Thanks for that Mel,
But how do you access the equity in your IP?
Cheers,
Leo
quote:
I prefer to have separate loans for my IPs, and one single LOC where I deposit all rent money etc., and have all expenses taken from. As i don’t have a PPOR, this LOC is a 2nd mortgage against one of my IPs.
Leo, it’s a matter of refinancing, either with the same bank, or a different bank, depending on how you want to structure it, and who offers you the best deal.
Even if you have an LOC as you mentioned, it is at a set level when you set it up. To access more equity, you still have to go to the bank to refinance, and increase the limits.
Also, you’ll find that most banks have a level that they’ll lend to before they get uncomfortable. You might want to have a couple of different banks on the go, so your options are better.
Thanks again Terry and Lazyboy, i think i get the picture and i like it []. I just have to work out the best way to keep the LOC on the PPOR seperate from the other loans. I know i will save interest if i put all my money in there, but then doesnt it becoming an accounting nightmare as mentioned above?
Try looking at the LOC from St George and Gateway Credit Union. You can split the LOC into separate accounts.

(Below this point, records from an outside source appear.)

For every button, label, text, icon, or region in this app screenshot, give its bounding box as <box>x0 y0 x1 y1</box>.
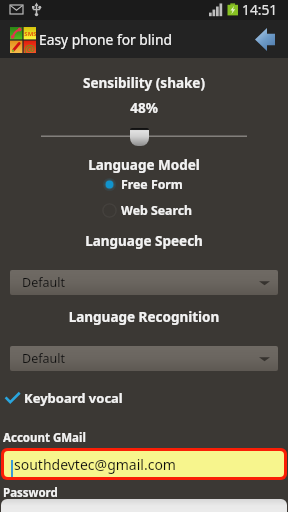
staticText: SMS <box>24 30 36 38</box>
button[interactable]: Keyboard vocal <box>5 389 288 407</box>
staticText: Language Model <box>0 156 288 174</box>
staticText: Language Recognition <box>0 308 288 326</box>
staticText: Default <box>22 350 65 367</box>
staticText: 14:51 <box>242 0 278 19</box>
button[interactable] <box>1 499 287 512</box>
button[interactable]: Free Form <box>102 176 183 192</box>
button[interactable]: southdevtec@gmail.com <box>4 451 284 477</box>
button[interactable] <box>0 126 288 148</box>
button[interactable]: Default <box>10 346 278 371</box>
staticText: @ <box>24 41 36 53</box>
button[interactable]: Default <box>10 270 278 295</box>
button[interactable]: Web Search <box>102 202 193 218</box>
staticText: Web Search <box>121 202 193 218</box>
staticText: Sensibility (shake) <box>0 74 288 92</box>
staticText: Easy phone for blind <box>39 30 172 49</box>
staticText: Keyboard vocal <box>24 389 123 407</box>
staticText: Free Form <box>121 176 183 192</box>
staticText: southdevtec@gmail.com <box>14 455 176 474</box>
staticText: Account GMail <box>3 430 86 446</box>
staticText: Default <box>22 274 65 291</box>
staticText: Language Speech <box>0 232 288 250</box>
button[interactable]: Back <box>245 20 285 58</box>
staticText: 48% <box>0 99 288 117</box>
staticText: Password <box>3 485 58 501</box>
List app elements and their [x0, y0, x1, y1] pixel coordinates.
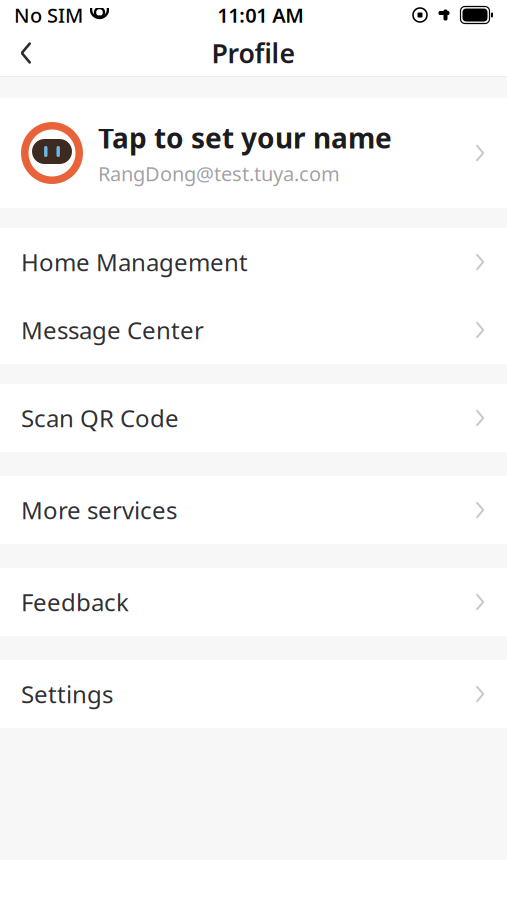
- button[interactable]: Settings: [0, 660, 507, 728]
- staticText: 11:01 AM: [217, 2, 304, 28]
- button[interactable]: Scan QR Code: [0, 384, 507, 452]
- staticText: Profile: [212, 35, 296, 71]
- staticText: Home Management: [21, 246, 248, 278]
- button[interactable]: Tap to set your name: [0, 98, 507, 208]
- staticText: No SIM: [14, 2, 83, 28]
- button[interactable]: More services: [0, 476, 507, 544]
- button[interactable]: Message Center: [0, 296, 507, 364]
- button[interactable]: Feedback: [0, 568, 507, 636]
- staticText: Tap to set your name: [98, 119, 392, 156]
- staticText: Message Center: [21, 314, 204, 346]
- staticText: Feedback: [21, 586, 129, 618]
- button[interactable]: Back: [0, 30, 52, 76]
- button[interactable]: Home Management: [0, 228, 507, 296]
- staticText: More services: [21, 494, 177, 526]
- staticText: RangDong@test.tuya.com: [98, 160, 340, 187]
- staticText: Scan QR Code: [21, 402, 179, 434]
- staticText: Settings: [21, 678, 113, 710]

The first account for the PPOR, then all other accounts for investments. The ATO prefers it this way. You throw all income including rent into the first account and pay interest only (if you like) on the other accounts.

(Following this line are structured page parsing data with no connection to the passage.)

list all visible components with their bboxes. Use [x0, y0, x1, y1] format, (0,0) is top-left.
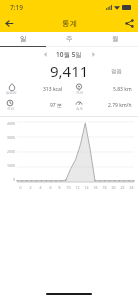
button[interactable]: Next day — [87, 48, 99, 60]
staticText: 5.83 km — [113, 86, 132, 93]
staticText: 20 — [111, 185, 116, 190]
button[interactable]: 칼로리 — [0, 81, 69, 97]
staticText: 4000 — [7, 121, 16, 126]
staticText: 14 — [84, 185, 89, 190]
staticText: 12 — [75, 185, 80, 190]
staticText: 걸음 — [111, 68, 122, 75]
staticText: 속도 — [76, 107, 83, 111]
staticText: 8 — [58, 185, 61, 190]
staticText: 313 kcal — [43, 86, 63, 93]
staticText: 6 — [49, 185, 52, 190]
staticText: 18 — [102, 185, 107, 190]
button[interactable]: 주 — [46, 32, 92, 46]
staticText: 10월 5일 — [56, 50, 82, 59]
staticText: 통계 — [62, 19, 77, 28]
staticText: 3000 — [7, 135, 16, 140]
staticText: 거리 — [76, 91, 83, 95]
staticText: 주 — [66, 35, 73, 43]
staticText: 0 — [13, 177, 16, 182]
staticText: 9,411 — [50, 61, 89, 81]
staticText: 월 — [112, 35, 119, 43]
button[interactable]: 속도 — [69, 97, 138, 113]
staticText: 2 — [29, 185, 32, 190]
button[interactable]: 일 — [0, 32, 46, 46]
staticText: 97 분 — [50, 102, 63, 109]
staticText: 7:19 — [10, 3, 23, 12]
button[interactable]: 시간 — [0, 97, 69, 113]
staticText: 10 — [66, 185, 71, 190]
staticText: 22 — [120, 185, 125, 190]
staticText: 칼로리 — [6, 91, 17, 95]
staticText: 2.79 km/h — [108, 102, 132, 109]
staticText: 1000 — [7, 163, 16, 168]
button[interactable]: Previous day — [39, 48, 51, 60]
staticText: 2000 — [7, 149, 16, 154]
button[interactable]: Back — [0, 14, 18, 32]
button[interactable]: 월 — [92, 32, 138, 46]
staticText: 4 — [39, 185, 42, 190]
staticText: 시간 — [7, 107, 14, 111]
staticText: 일 — [20, 35, 27, 43]
button[interactable]: Share — [120, 14, 138, 32]
button[interactable]: 거리 — [69, 81, 138, 97]
staticText: 0 — [19, 185, 22, 190]
staticText: 16 — [93, 185, 98, 190]
staticText: 24 — [129, 185, 134, 190]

i use the loan that margaret lomas talks about, i actually had destiny financial solutions set it up for me. i find it very useful. and even flexible.
we have a st george portfolio loan, which allows up to 10 sub accounts. the first account is for my PPOR, where all our pays and rents go into, and where we pay our interest on other loans from. the second account is specifically for our IP’s and the third for shares.
because all the accounts are seperate it is very easy to see what interest is deductible and what is not.
as we pay down our PPOR we reduce our credit limit on the first account and move it across to our IP account. this means we can redraw that money when we need to and make a deposit on an IP. when we buy our next IP we are going to revalue all the properties and have our loan limit increased, therefore increasing the amount we can redraw… and away we go.
i like it. it may not be for some ppl, but it works for us. i guess thats the way it is with everything… each to their own.
I too had just read Margaret Lomas’ books and it was a great enlightenment for someone like myself. I had just acquired Steve McKnight’s book and is reading through that as well.
I like to know whether the Tax Office has problems with Margaret’s concepts ie.
(1) A Account #1 for personal home loan.
(2) A Account #2 for investment loan.
The rental investments goes to Account #1 to reduce personal loan. But use Account #1 to pay interest on Account #2, such that the loan amount in Account #2 doesn’t increase.
My question is, will the tax office have problems with using the rents from an investment property to repay your own personal home loan? OR does the Tax Office don’t care how you spend the income, so long that you can’t artifically increase the loan on Account #2.